Antimuslimischer Rassismusreport 2018: Immer mehr Anfeindungen

Der "Antimuslimische Rassismusreport 2018" berichtet von einer Zunahme der gemeldeten Fälle um 75 Prozent. Betroffen sind besonders: Frauen.

Muslimin liest in einem Buch

Zum inzwischen vierten Mal erschien heuer der "Antimuslimische Rassismusreport" der Dokumentations- und Beratungsstelle Islamfeindlichkeit und antimuslimischer Rassismus.

Der jüngste Fall, die "Spuck-Attacke" gegen eine junge Österreicherin mit Kopftuch (>>> die WIENERIN berichtete), kommt darin freilich noch nicht vor. Weit beachtet und für viele Menschen schockierend, fällt der Vorfall aber in ein recht typisches Muster, wie der vorliegende Bericht zeigt. Immerhin haben sich 83 Prozent der 2018 dokumentierten Fälle antimuslimischen Rassismus gegen Frauen gerichtet. Besonders trifft es so genannte "sichtbare Muslimas" - also Frauen, die ein Kopftuch tragen.

Erstmals gab es 2018 aber auch eine starke Zunahme männlicher Betroffener.
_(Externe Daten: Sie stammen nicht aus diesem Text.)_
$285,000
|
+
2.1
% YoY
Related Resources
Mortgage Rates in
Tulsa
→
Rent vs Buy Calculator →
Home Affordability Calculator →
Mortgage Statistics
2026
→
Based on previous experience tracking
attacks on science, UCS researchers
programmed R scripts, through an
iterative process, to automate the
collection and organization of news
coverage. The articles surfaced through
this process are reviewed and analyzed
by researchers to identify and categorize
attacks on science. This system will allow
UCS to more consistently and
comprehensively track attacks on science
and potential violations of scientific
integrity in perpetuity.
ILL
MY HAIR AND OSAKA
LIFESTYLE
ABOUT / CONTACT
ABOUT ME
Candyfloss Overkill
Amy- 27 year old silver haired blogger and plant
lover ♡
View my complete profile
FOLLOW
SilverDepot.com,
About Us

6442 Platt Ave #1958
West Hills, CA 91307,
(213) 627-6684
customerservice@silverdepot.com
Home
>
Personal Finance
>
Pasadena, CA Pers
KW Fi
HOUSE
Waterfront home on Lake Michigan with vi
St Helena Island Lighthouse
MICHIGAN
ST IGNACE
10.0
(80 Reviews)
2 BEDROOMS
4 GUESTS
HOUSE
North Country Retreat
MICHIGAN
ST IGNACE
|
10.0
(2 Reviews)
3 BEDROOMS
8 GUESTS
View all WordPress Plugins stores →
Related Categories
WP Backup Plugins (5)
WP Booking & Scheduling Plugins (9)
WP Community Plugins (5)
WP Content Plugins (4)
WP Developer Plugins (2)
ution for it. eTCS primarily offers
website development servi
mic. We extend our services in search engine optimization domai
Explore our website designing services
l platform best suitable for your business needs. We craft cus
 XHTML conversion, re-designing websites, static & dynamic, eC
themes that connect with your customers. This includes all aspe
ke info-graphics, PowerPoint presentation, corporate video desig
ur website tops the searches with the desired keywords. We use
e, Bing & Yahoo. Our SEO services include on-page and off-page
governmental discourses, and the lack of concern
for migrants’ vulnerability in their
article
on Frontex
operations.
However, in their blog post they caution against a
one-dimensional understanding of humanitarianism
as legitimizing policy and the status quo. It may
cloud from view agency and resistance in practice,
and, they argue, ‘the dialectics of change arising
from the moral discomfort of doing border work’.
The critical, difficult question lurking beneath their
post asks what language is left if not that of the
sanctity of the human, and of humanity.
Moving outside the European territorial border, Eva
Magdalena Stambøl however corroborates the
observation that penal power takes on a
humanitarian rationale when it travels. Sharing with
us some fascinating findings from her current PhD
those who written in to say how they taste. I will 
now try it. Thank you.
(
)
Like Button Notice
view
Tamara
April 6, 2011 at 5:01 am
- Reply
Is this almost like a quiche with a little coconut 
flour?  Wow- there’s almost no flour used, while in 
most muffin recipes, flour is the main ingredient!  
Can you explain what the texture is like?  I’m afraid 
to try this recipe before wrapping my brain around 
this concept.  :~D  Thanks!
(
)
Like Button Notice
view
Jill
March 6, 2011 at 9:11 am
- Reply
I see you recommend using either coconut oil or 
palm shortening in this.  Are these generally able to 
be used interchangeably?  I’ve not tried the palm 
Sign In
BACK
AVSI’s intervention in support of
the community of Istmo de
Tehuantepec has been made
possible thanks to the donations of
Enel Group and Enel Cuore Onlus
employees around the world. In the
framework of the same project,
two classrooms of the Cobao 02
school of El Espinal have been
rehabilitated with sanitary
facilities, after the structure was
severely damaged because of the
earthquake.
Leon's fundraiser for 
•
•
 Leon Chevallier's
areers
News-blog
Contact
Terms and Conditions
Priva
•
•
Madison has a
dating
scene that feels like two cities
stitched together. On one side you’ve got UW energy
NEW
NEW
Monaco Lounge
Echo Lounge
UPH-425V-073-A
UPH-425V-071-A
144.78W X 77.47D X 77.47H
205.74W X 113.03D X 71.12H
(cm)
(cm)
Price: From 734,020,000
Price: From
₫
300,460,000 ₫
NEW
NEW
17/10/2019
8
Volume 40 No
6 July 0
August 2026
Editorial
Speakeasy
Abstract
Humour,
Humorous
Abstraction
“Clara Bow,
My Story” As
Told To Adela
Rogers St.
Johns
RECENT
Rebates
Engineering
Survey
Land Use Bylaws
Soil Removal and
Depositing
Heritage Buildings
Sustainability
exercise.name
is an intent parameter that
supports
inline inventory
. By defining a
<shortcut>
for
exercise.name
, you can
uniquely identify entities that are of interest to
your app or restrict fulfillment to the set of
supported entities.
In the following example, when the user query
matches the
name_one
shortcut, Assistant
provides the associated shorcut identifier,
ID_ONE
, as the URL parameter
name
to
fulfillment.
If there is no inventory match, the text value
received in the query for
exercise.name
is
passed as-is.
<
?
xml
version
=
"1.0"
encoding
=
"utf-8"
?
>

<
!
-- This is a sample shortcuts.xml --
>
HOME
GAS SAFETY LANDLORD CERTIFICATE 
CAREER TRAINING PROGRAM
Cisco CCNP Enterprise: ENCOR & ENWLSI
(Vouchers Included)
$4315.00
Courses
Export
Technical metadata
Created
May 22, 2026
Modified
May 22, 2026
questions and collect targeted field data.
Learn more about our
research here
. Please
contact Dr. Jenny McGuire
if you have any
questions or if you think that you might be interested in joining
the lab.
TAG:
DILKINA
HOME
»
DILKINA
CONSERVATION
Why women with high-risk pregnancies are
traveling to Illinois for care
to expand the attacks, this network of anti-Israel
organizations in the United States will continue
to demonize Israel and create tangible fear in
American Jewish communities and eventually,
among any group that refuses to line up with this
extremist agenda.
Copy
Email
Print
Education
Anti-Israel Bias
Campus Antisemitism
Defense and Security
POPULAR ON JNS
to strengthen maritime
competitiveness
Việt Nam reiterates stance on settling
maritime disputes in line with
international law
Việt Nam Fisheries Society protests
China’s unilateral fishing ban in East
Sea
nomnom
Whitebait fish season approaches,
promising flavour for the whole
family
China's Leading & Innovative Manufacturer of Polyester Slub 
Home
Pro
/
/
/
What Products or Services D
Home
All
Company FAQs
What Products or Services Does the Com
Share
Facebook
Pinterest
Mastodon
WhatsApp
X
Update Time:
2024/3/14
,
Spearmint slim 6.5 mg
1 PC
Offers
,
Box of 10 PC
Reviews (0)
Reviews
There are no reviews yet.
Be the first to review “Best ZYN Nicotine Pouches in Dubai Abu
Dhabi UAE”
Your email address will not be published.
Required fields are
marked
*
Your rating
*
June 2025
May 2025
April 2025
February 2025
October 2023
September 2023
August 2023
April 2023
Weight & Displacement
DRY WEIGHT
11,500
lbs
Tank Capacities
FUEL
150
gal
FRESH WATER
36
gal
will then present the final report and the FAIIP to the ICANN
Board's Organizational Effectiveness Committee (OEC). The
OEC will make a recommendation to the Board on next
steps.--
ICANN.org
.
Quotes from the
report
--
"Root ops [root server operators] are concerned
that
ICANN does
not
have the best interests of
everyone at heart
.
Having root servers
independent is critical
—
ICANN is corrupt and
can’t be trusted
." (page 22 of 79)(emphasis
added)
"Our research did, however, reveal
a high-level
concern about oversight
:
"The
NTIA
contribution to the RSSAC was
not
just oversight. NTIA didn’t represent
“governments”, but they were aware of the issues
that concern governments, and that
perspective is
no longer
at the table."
Betrafen im Jahr 2017 nur 2 Prozent der dokumentierten Fälle männliche Opfer, waren es 2018 schon 17 Prozent. Sie berichten besonders von rassistischen Polizeikontrollen. Insgesamt stieg die Zahl der Fälle, die als "antimuslimisch rassistisch" verbucht wurden, von 309 im Jahr 2017 auf 540 im Vorjahr. Das ist ein Plus von 75 Prozent. Die Verantwortlichen erklären das mit dem steigenden Bekanntsheitsgrad ihrer Einrichtung und der Zusammenarbeit mit ZARA, der Organisation für Zivilcourage und Anti-Rassismus.

Beschimpfen und beschmieren

Am häufigsten äußert sich die Islamfeindlichkeit in "Verhetzung oder Hate Speech", wie die Kategorie im Bericht heißt. Sie macht 46 Prozent der Fälle aus, also beinahe die Hälfte. Es sind Vorfälle wie jener einer Frau M., der bei der Präsentation auch verlesen wurde: Eine Frau habe M. in einem Bus der Wiener Linien "als syrischen Flüchtling wahrgenommen" und "als Kinderschänder" beschimpft. "Zu der Tochter schreit sie: 'Sie gehören vergast!' Der Busfahrer und die Passagiere handeln sofort, und die Dame muss bei der nächsten Station den Bus verlassen."

Für "besorgniserregend" halten die VerfasserInnen antimuslimische "Beschmierungen (halb-)öffentlicher Plätze", die 17 Prozent aller Fälle ausmachen. Seit 2017 gab es hier eine Zunahme von 50 Prozent. Negativ fällt vor allem die Universität Wien auf: In einer einzigen WC-Anlage des Campus am Alten AKH finden sich über 30 Beschmierungen.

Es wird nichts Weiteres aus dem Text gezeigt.